The true cost of war goes beyond the numbers of the dead and wounded that we see in textbooks, lectures, and in news reports. Each number represents a person who either perished or was injured. We overlook the extended impact that this loss of life or experience has on their families and friends. Even more, we often overlook the lasting impact that warfare has on the men and women exposed to it.
In Last Flag Flying Steve Carell (The Office, 40-Year-Old Virgin), Brian Cranston (Breaking Bad), and Laurence Fishburne (The Matrix) play veterans who reunite thirty years after serving together in Vietnam to bury one of their sons who has been killed in Iraq. Doc (Steve Carell) tracks down his friends in order to find some closure as to events they faced in their past and to find some sanity and clarity in the death of his son.
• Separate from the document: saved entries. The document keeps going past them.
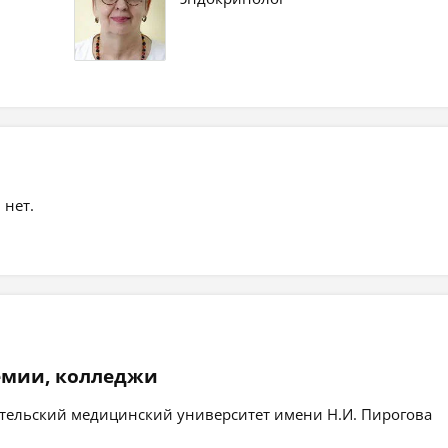
 нет.
емии, колледжи
тельский медицинский университет имени Н.И. Пирогова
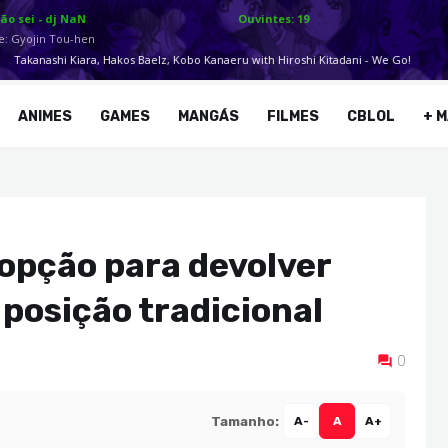
ANIMES
GAMES
MANGÁS
FILMES
CBLOL
+ M
 opção para devolver
 posição tradicional
0
Tamanho:
A-
A
A+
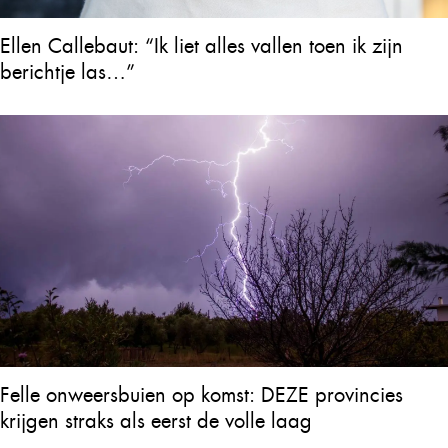
Ellen Callebaut: “Ik liet alles vallen toen ik zijn
berichtje las…”
Felle onweersbuien op komst: DEZE provincies
krijgen straks als eerst de volle laag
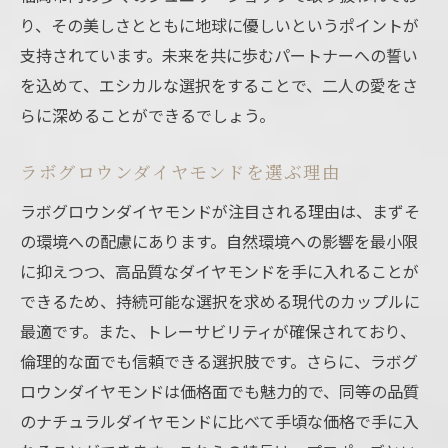
り、その美しさとともに地球に優しいというポイントが
支持されています。未来を共に歩むパートナーへの誓い
を込めて、エシカルな選択をすることで、二人の愛をさ
らに深めることができるでしょう。
ラボグロウンダイヤモンドを選ぶ理由
ラボグロウンダイヤモンドが注目される理由は、まずそ
の環境への配慮にあります。自然環境への影響を最小限
に抑えつつ、高品質なダイヤモンドを手に入れることが
できるため、持続可能な選択を求める現代のカップルに
最適です。また、トレーサビリティが確保されており、
倫理的な面でも信頼できる選択肢です。さらに、ラボグ
ロウンダイヤモンドは価格面でも魅力的で、同等の品質
のナチュラルダイヤモンドに比べて手頃な価格で手に入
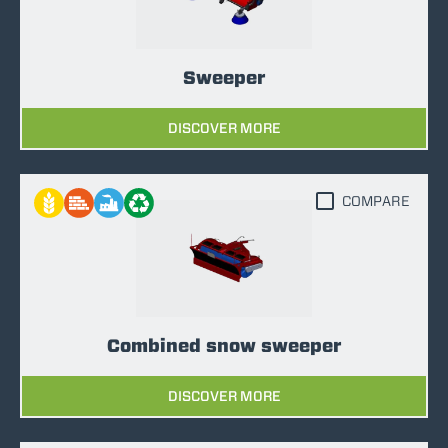
Sweeper
DISCOVER MORE
COMPARE
Combined snow sweeper
DISCOVER MORE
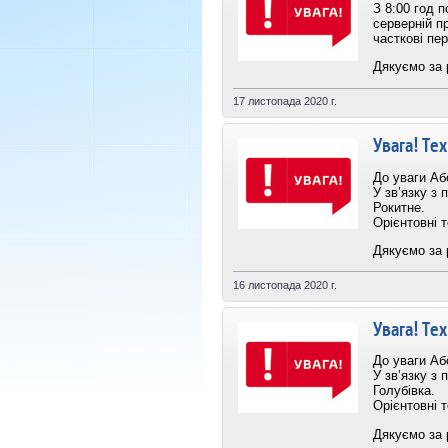
З 8:00 год 
серверній п
часткові пер
Дякуємо за 
17 листопада 2020 г.
Увага! Тех
До уваги Або
У зв’язку з 
Рокитне.
Орієнтовні т
Дякуємо за 
16 листопада 2020 г.
Увага! Тех
До уваги Або
У зв’язку з 
Голубівка.
Орієнтовні т
Дякуємо за 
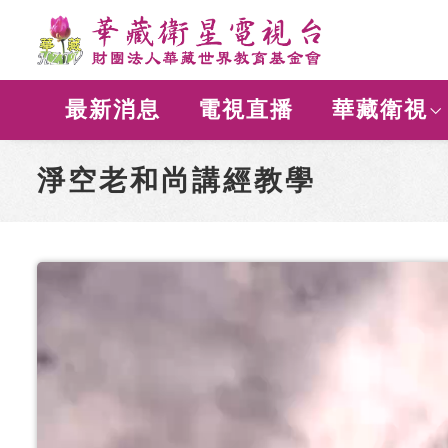
最新消息
電視直播
華藏衛視
淨空老和尚講經教學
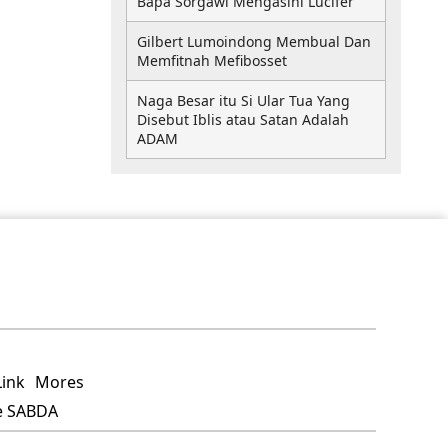
Bapa Sorgawi Mengasihi Lucifer
Gilbert Lumoindong Membual Dan
Memfitnah Mefibosset
Naga Besar itu Si Ular Tua Yang
Disebut Iblis atau Satan Adalah
ADAM
Mores
eshare SABDA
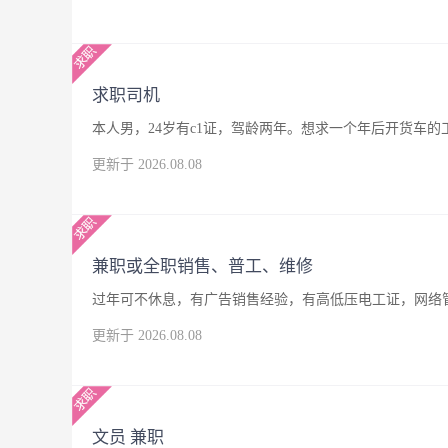
求职司机
本人男，24岁有c1证，驾龄两年。想求一个年后开货车
更新于 2026.08.08
兼职或全职销售、普工、维修
过年可不休息，有广告销售经验，有高低压电工证，网络
更新于 2026.08.08
文员 兼职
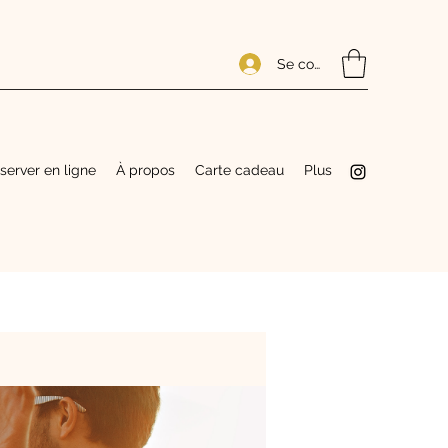
Se connecter
server en ligne
À propos
Carte cadeau
Plus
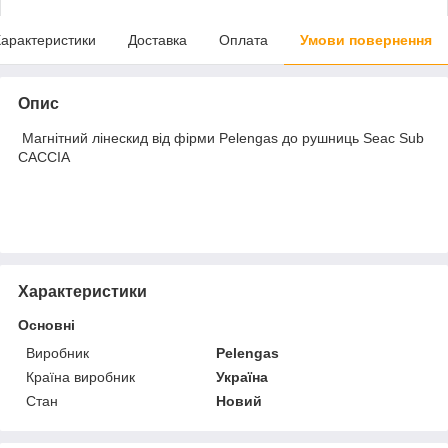
арактеристики
Доставка
Оплата
Умови повернення
Опис
Магнітний лінескид від фірми Pelengas до рушниць Seac Sub
СACCIA
Характеристики
Основні
Виробник
Pelengas
Країна виробник
Україна
Стан
Новий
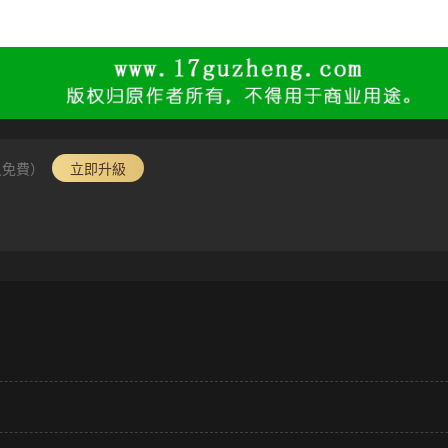
員免費）
立即升級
The film brings home the horror of war and demonstrates how men and women, out of a sense of duty, find themselves in the same situation as previous generations as they left home to serve their nation. The film is uncomfortable, with good reason, as it makes audiences reflect on the meaning of sacrifice, duty, and honor. The three characters offer the film the opportunity to demonstrate the contrast between youth and experience. It demonstrates how people can have the same experiences but are changed by it to varying degrees. Nothing is uniform about how they adapt to their experiences or in how they cope with the horrors they witnessed.
Last Flag Flying offers a much-needed, sobering perspective about war and how the experiences of war never quite leave those who survived. Carell, Cranston, and Fishburne offer up performances that demonstrate the power of friendship and brotherhood that forms for those who serve together. For those who served and those who haven’t, the film offers audiences the ability to gain a greater understanding of what life is like for those men and women once they take off the uniform.
By Sasha Glenn
“Last Flag Flying” is not likely to be a blockbuster at the box office. It doesn’t shock or amaze, but it does make the audience laugh at the little moments of humor in life and feel for the melancholy ones. This is a film about perspective and experience. The perspectives of three men who served in the Vietnam war and were changed forever by that experience.
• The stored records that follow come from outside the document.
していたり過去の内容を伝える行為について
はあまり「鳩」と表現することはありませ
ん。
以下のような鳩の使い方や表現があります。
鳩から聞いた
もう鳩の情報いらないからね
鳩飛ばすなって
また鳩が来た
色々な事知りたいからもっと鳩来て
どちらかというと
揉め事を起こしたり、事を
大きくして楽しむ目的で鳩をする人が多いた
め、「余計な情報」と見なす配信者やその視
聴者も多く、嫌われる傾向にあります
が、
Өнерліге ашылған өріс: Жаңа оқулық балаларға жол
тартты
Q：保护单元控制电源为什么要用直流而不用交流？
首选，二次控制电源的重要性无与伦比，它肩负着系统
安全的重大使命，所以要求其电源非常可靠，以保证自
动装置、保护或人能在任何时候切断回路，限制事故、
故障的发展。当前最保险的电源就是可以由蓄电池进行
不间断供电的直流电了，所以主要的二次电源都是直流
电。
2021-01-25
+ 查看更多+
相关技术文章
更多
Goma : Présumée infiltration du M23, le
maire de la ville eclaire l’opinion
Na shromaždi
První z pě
The acting is very real and enjoyable Laurence Fishburne plays Richard Mueller, a now reformed preacher. Fishburne’s character balances out the darkness exhibited by Bryan Cranston as Sal Nealon, a crass, mostly inebriated, bitter, but enjoyable man. Sal is a man who is forever scarred by the time he served. He now wallows in alcohol to escape his daily pain and makes as many things as possible into a joke to mask the sadness.
As expected, Cranston, who is known for his outstanding performance in his roles in “Breaking Bad” and “Malcom in the Middle,” delivers an impeccable and authentic portrayal of his character once more.
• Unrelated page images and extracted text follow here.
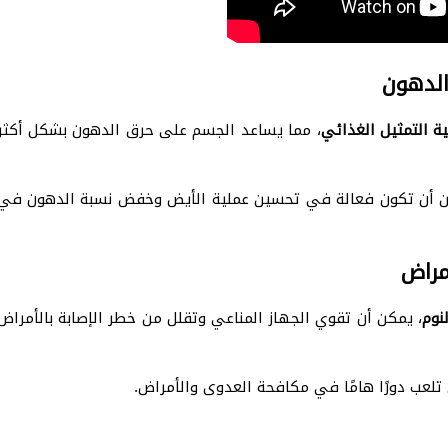
الدهون
ة التمثيل الغذائي
، مما يساعد الجسم على حرق الدهون بشكل أكثر
يمكن أن تكون فعالة في تحسين عملية الأيض وخفض نسبة الدهون في
مراض
نوم
، يمكن أن تقوي الجهاز المناعي وتقلل من خطر الإصابة بالأمراض
تي تلعب دورًا هامًا في مكافحة العدوى والأمراض.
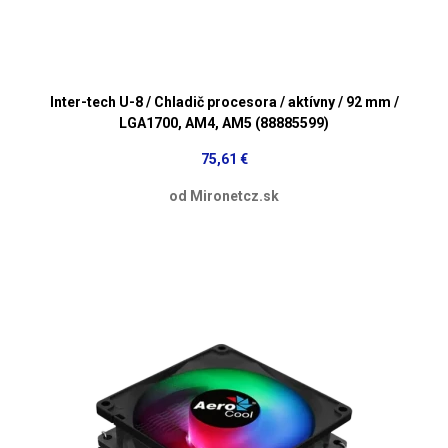
Inter-tech U-8 / Chladič procesora / aktívny / 92 mm /
LGA1700, AM4, AM5 (88885599)
75,61 €
od Mironetcz.sk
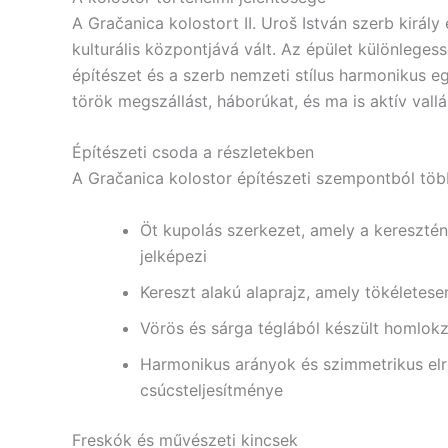
A Gračanica kolostort II. Uroš István szerb király 
kulturális központjává vált. Az épület különleges
építészet és a szerb nemzeti stílus harmonikus eg
török megszállást, háborúkat, és ma is aktív val
Építészeti csoda a részletekben
A Gračanica kolostor építészeti szempontból több
Öt kupolás szerkezet, amely a keresztény
jelképezi
Kereszt alakú alaprajz, amely tökéletes
Vörös és sárga téglából készült homlokz
Harmonikus arányok és szimmetrikus elr
csúcsteljesítménye
Freskók és művészeti kincsek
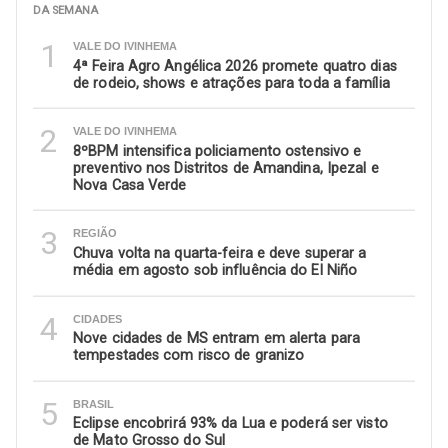
DA SEMANA
1
VALE DO IVINHEMA
4ª Feira Agro Angélica 2026 promete quatro dias
de rodeio, shows e atrações para toda a família
2
VALE DO IVINHEMA
8ºBPM intensifica policiamento ostensivo e
preventivo nos Distritos de Amandina, Ipezal e
Nova Casa Verde
3
REGIÃO
Chuva volta na quarta-feira e deve superar a
média em agosto sob influência do El Niño
4
CIDADES
Nove cidades de MS entram em alerta para
tempestades com risco de granizo
5
BRASIL
Eclipse encobrirá 93% da Lua e poderá ser visto
de Mato Grosso do Sul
The third man, and perhaps main focus of the film, is “Doc” Shepherd, played by Steve Carell. Carell isn’t quite as authentic in his serious role as Cranston, but that’s to be expected considering his talents mostly lie within the comedy genre. His character is awkward and almost seemingly innocent in an enjoyable way.
The plot centers around the reuniting of the three men to bury Doc’s son who has been killed while serving. Their journey is touching. The combination of humor at the right moments makes this a very enjoyable film. It isn’t necessarily one to see in theaters, but it’s definitely worth watching at home.
I give “Last Flag Flying” 4 out of 5 stars.